Pour sauver le monde, le couple devra donc faire un choix impossible : sacrifier volontairement l’un·e des trois membres de sa famille. Unis par un amour extrêmement pur et fort, Eric et Andrew ont vécu des évènements personnels (agression et discriminations homophobes) qui ont renforcé les liens qui les unissent entre eux et à leur petite fille. Le choix de mettre en scène une famille homoparentale est ainsi motivé par la volonté d’évoquer le parcours douloureux et discriminatoire qu’Eric et Andrew ont vécu par le passé et les épreuves qu’ils ont dû affronter pour adopter Wen. En résulte un amour mutuel inconditionnel auquel même la menace de la fin du monde ne saurait mettre fin.

Fidèle à ses habitudes, le metteur en scène part donc d’un microcosme (ici une famille, un lieu clos) pour développer des thématiques qui toucheront au macrocosme (la collectivité, le monde entier). D’une part, le motif de la foi travaille tout le métrage : en quoi doit-on croire ? Faut-il remettre nos croyances en question ? Notre foi doit-elle l’emporter sur des évènements qui la font vaciller ? Sur ce terrain, Shyamalan a toujours su nous interroger sur notre rapport à la foi (Incassable, Signes, Le Village ou encore La Jeune Fille de l’eau sont là pour en attester). Knock at the Cabin creuse encore un peu plus ce sillon et pousse le curseur vers le point de convergence avec l’autre grande thématique du film : l’intérêt individuel face à l’intérêt commun.

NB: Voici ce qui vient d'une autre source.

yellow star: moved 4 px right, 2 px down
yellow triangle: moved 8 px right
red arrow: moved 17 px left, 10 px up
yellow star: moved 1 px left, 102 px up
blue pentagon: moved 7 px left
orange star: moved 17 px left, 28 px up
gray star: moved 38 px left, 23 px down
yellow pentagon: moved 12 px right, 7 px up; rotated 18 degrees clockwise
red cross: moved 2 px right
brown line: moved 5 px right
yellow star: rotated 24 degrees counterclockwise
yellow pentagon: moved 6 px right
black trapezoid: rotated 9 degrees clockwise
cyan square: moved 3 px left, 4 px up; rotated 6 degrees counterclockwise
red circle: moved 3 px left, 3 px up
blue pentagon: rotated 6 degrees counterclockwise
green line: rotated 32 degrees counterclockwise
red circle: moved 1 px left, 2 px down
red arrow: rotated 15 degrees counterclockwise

Et c’est là que se trouve le cœur de Knock at the Cabin. L’intérêt individuel doit-il primer sur l’intérêt collectif ? En d’autres termes, et la métaphore est limpide, notre égoïsme ne risque-t-il pas à terme d’entraîner la fin de l’humanité ? Shyamalan parvient avec finesse à traduire cette idée que nous sommes toutes et tous lié·e·s par un bien et un intérêt commun, et que notre individualisme et notre égoïsme pourraient bien nous mener à notre perte. Ainsi, au fur et à mesure qu’ils assistent via leur écran de télévision aux catastrophes découlant de leur choix, Eric et Andrew prennent petit à petit conscience de cette possibilité. À ce titre, les images des fléaux s’abattant sur la Terre possèdent une force d’évocation rarement ressentie au cinéma (l’incroyable scène des avions restera longtemps imprimée sur notre rétine).

Installant un suspense et instillant une réflexion avec un sens du rythme et du cadrage dont lui seul a le secret, Shyamalan s’emploie à s’adresser à son public en le plaçant face à ses propres croyances et convictions. En résulte une prise de conscience d’une très grande justesse et d’une profondeur dont la puissance d’impact n’a d’égale que la finesse avec laquelle elle est amenée. L’on ressort ainsi de la projection en proie à des questionnements que seul·e·s les grand·e·s cinéastes parviennent à susciter. Avec Knock at the Cabin, M. Night Shyamalan donne ainsi corps à ce qu’écrivait Theodore Roszak à propos du cinéma dans son roman La Conspiration des ténèbres : « soit il bouge pour raconter la vérité humaine, soit c’est seulement de la poudre aux yeux ». Shyamalan a clairement choisi son camp.